No need to lock it. It will only open for her.

She shifts the Pearl under one arm – it’s always light and cold in the mornings, its energy spent by the night’s exertions – and angles her torch to inspect the bell, mounted on the great iron frame above the engine carriage.

It’s covered in dancing particles of mist and the bronze is dull in the weak winter sun, but still it glows.

Belinda spots a little patch of rust on the headstock.

Hmm.

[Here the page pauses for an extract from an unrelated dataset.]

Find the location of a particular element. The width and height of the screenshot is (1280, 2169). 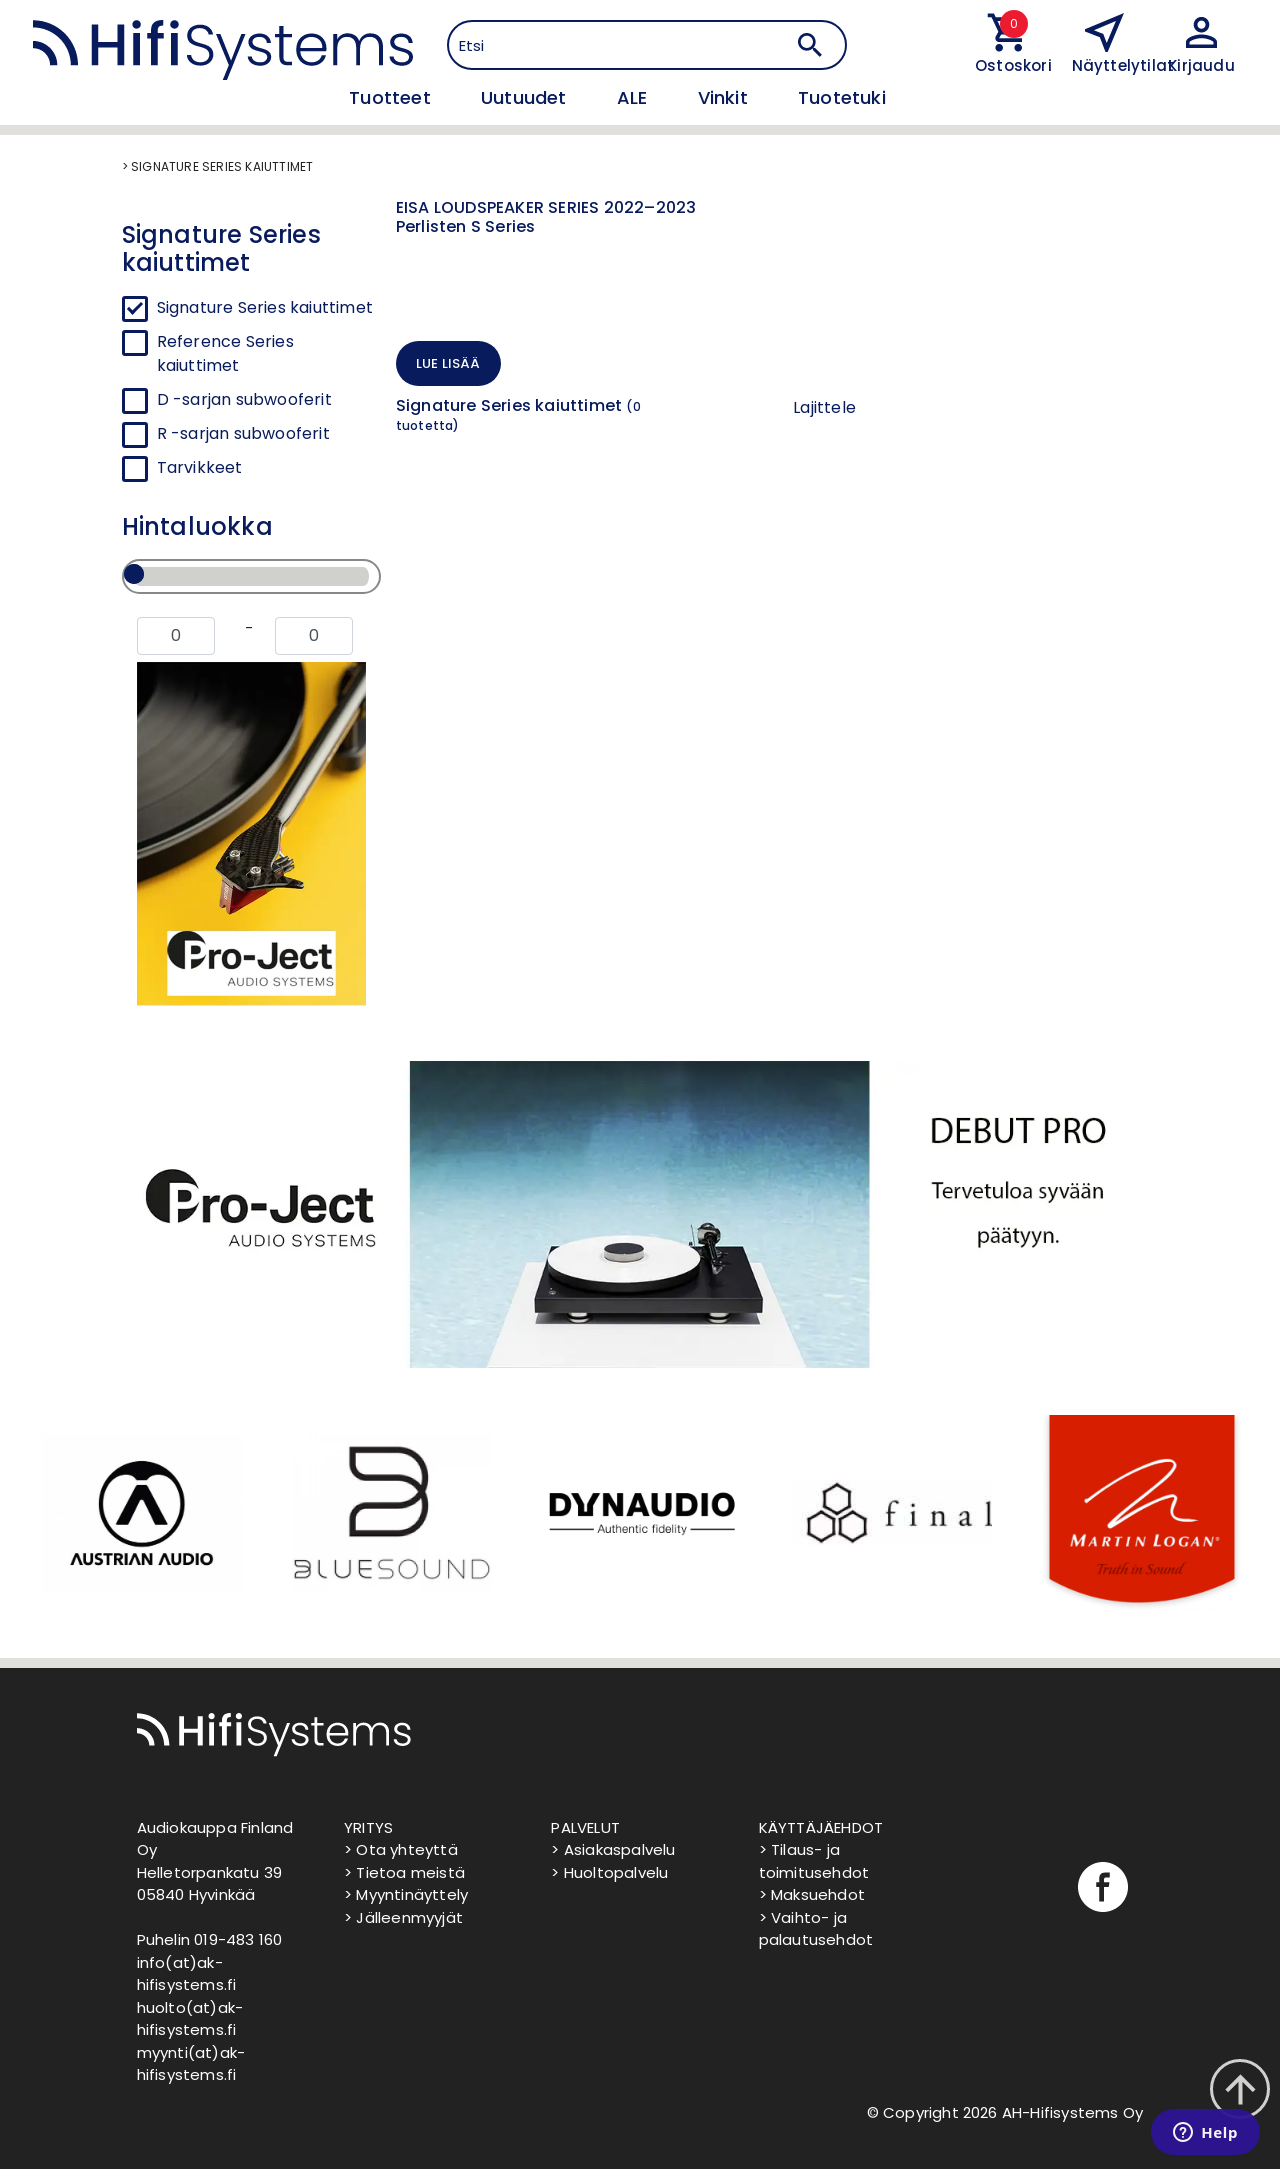

Tuotetuki is located at coordinates (842, 97).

She will need to get in touch with the bell smith.

The crew are in the middle of unloading the flight cases from the storage carriages behind the engine, and she can see Derek wandering towards her with a toolbox balanced under each arm.

She has no desire to be harassed about some irrelevant detail of what Mackie said yesterday so she quickly settles the Pearl inside its case, shuts the latches and hurries down the train just past the dining car to her cold, damp office.

Belinda locks her office door and pulls out the portable heater from under the desk.

She plugs it in and sits in her chair, basking in its red glow as the smell of dust charring in the heat fills the space.

She checks her watch – eleven twenty-two.

Plenty of time. She likes mornings; the most troublesome members of her flock are still in bed and she stands a chance of getting something done without the constant interruptions of sorry-Belinda-can-I-just.

She leans back and shuts her eyes, running through her to-do list in her head: chase down the last expenses forms; put in Alina’s order for pointe shoes; email that pawnbroker in Edinburgh to apologise for that amethyst necklace that turned out to be a bit of rope; email the bell smith.

All of it can wait for her to warm this mist out of her bones. The day – and night – is long yet.

All Souls’, and the year is turning to winter, everything shrinking back into its roots. Stopped in a graveyard roiling with mist around the yews of course, but the Grub likes its little jokes.

All Souls’, and still they’re safe for the year.

She’s thought about writing it up in the dining car, like they do in hospitals, no deaths on this ward for 8 – 3 – 5 days!

, just to focus people’s minds. She suggested it to Mackie once, in a half-joking way.

He became very still, took a sip of his lager and frowned.

But what of joy, Belinda? Don’t you think people deserve to just live, here and now, without fear?